I have been off lectins for quite a while, but recently added tomatoes and catsup (made with real sugar) back to my diet because Marc bought a toaster (so I bought gluten free bread and then started craving a hamburger and a hamburger HAS to have tomato and catsup). Also, I love tomatoes and catsup.

I think all gluten is lectins, but not all lectins are gluten, so maybe some tomatoes and catsup will be okay.

Gut-brain axis: Review on the association between Parkinson’s disease and plant lectins 2022 ncbi.nlm.nih.gov/pmc/articl...

ABSTRACT: Gastrointestinal (GI) involvement in the pathogenesis of Parkinson’s Disease (PD) has been widely recognized and supported in recent literature. Prospective and retrospective studies found non-motor symptoms within the GI, specifically constipation, precede cardinal signs and cognitive decline by almost 20 years. In 2002, Braak et al. were the first to propose that PD is a six-stage propagating neuropathological process originating from the GI tract (GIT). Aggregated α-synuclein (α-syn) protein from the GIT is pathognomonic for the development of PD. This article reviews the current literature from the past 10 years as well as original research found in PubMed on the combined effects of enteric glial cells and lectins on the development of Parkinson’s Disease. Studies have found that these aggregated and phosphorylated proteins gain access to the brain via retrograde transport through fast and slow fibers of intestinal neurons. Plant lectins, commonly found within plant-based diets, have been found to induce Leaky Gut Syndrome and can activate enteric glial cells, causing the release of pro-inflammatory cytokines. Oxidative stress on the enteric neurons, caused by a chronic neuro-inflammatory state, can cause a-syn aggregation and lead to Lewy Body formation, a hallmark finding in PD. Although the current literature provides a connection between the consumption of plant lectins and the pathophysiology of PD, further research is required to evaluate confounding variables such as food antigen mimicry and other harmful substances found in our diets.

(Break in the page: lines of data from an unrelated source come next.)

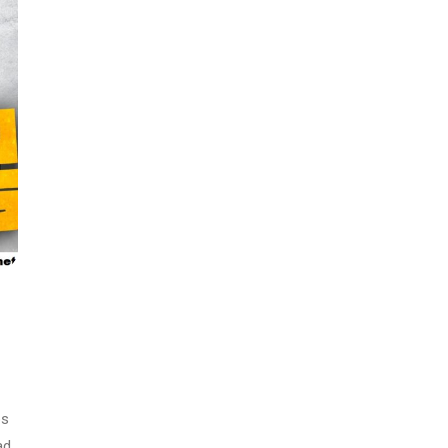
ps
ad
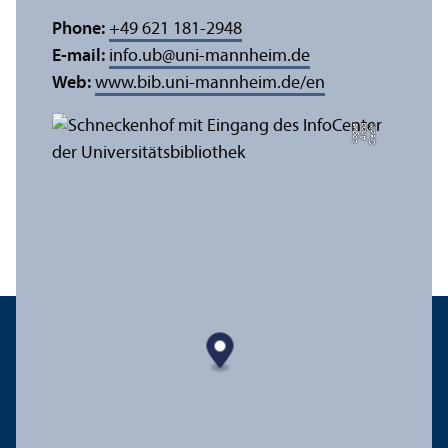
Phone:
+49 621 181-2948
E-mail:
info.ub
@
uni-mannheim.de
Web:
www.bib.uni-mannheim.de/en
e
C
r
e
di
t:
A
n
n
a
L
o
g
u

CONCLUSIONS: Through EGC-induced cyclic neuroinflammation and oxidative stress, plant lectins may lead to pathological Lewy body formation in the GIT. The Lewy body can then travel retrogradely via the VN to the substantia nigra and contribute to the classic neurologic manifestations of PD. Although the current literature provides a connection between the consumption of plant lectins and the pathophysiology of PD, further research is required to evaluate confounding variables such as food antigen mimicry and other harmful substances found in our diets.